### WHAT IS NEEDED
Some lines in the listing hold the word "baisse". Return each of them.

### DATA RECORDS
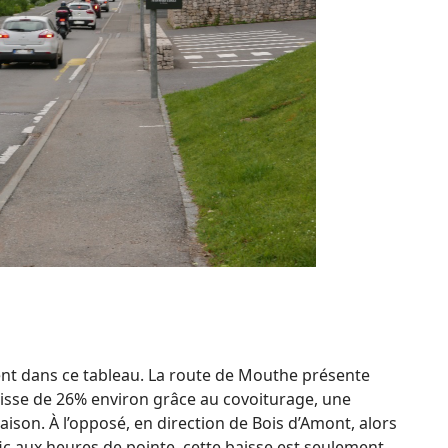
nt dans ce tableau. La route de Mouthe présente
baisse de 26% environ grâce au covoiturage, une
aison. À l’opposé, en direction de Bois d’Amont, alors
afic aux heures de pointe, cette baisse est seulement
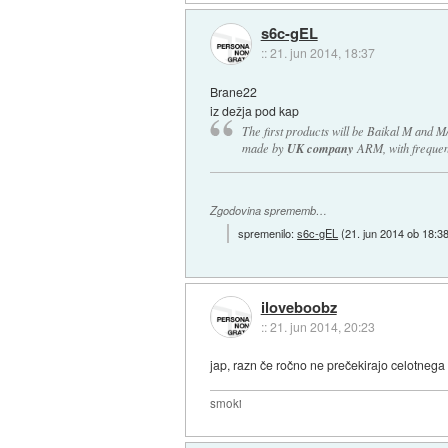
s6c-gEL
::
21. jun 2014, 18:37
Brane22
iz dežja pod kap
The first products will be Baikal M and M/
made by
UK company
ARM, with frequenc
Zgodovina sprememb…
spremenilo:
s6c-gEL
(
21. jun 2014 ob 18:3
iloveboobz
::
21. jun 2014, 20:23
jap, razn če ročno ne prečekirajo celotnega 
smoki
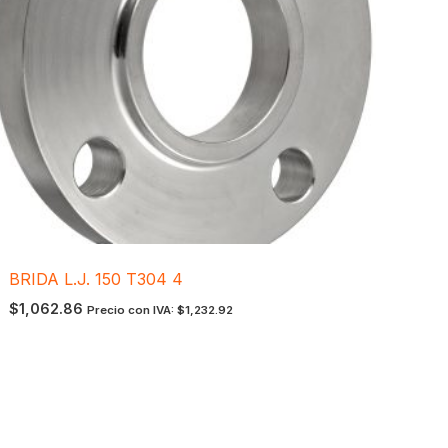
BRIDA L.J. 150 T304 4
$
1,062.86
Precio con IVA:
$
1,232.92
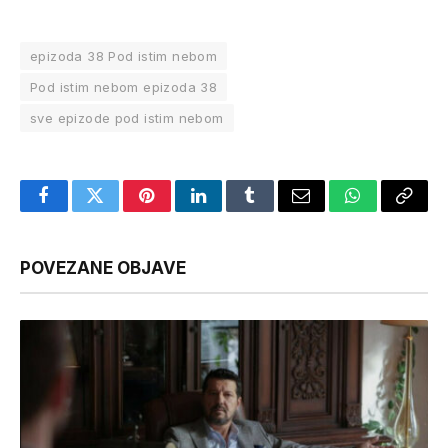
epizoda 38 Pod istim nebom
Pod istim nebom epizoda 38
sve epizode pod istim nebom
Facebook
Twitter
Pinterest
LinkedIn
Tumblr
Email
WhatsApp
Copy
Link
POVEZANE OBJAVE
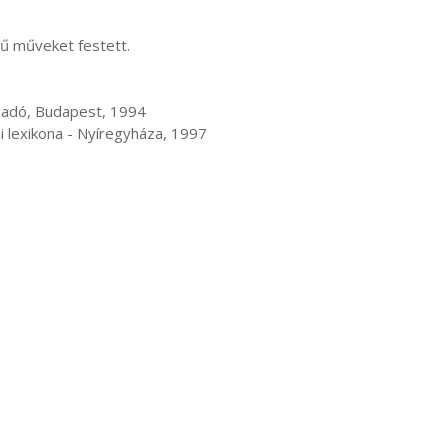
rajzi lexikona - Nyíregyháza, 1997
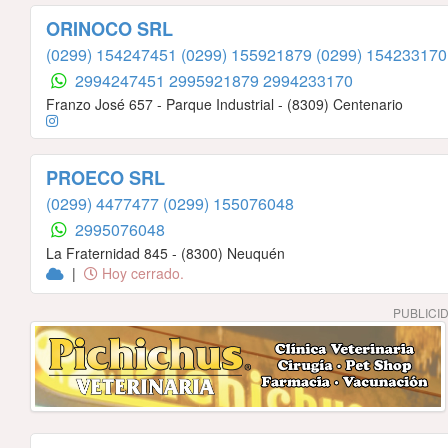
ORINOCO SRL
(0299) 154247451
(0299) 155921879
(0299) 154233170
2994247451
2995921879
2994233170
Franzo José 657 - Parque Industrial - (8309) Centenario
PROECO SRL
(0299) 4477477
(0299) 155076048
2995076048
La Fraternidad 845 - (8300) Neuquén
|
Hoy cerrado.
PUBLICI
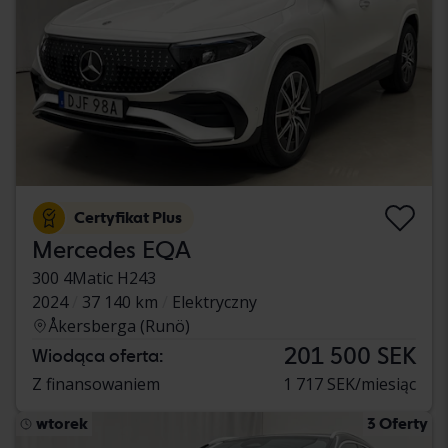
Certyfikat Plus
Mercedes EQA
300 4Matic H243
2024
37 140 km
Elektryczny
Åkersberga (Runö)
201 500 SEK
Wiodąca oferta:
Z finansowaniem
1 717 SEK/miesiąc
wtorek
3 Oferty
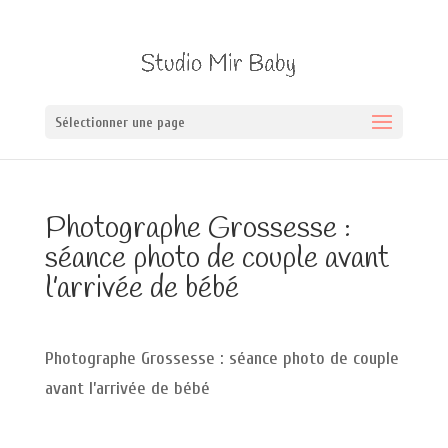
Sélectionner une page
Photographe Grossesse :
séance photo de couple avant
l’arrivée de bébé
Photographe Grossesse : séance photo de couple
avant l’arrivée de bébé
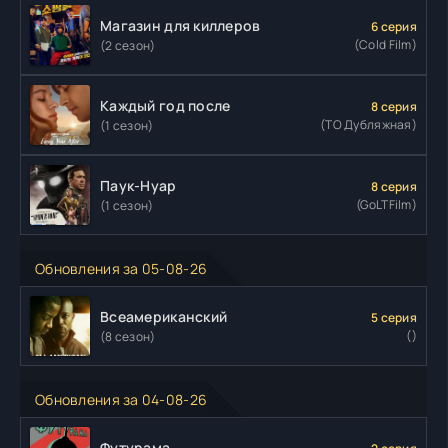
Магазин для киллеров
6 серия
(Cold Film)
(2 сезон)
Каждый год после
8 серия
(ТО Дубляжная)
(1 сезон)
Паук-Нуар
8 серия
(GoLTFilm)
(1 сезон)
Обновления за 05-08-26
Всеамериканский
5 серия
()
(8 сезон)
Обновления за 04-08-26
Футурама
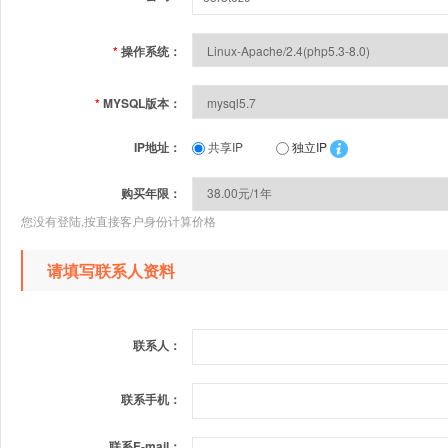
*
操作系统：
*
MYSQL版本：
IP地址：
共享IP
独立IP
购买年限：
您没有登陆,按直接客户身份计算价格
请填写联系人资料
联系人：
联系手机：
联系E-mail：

### ANSWER BOX
baisse de 26% environ grâce au covoiturage, une
afic aux heures de pointe, cette baisse est seulement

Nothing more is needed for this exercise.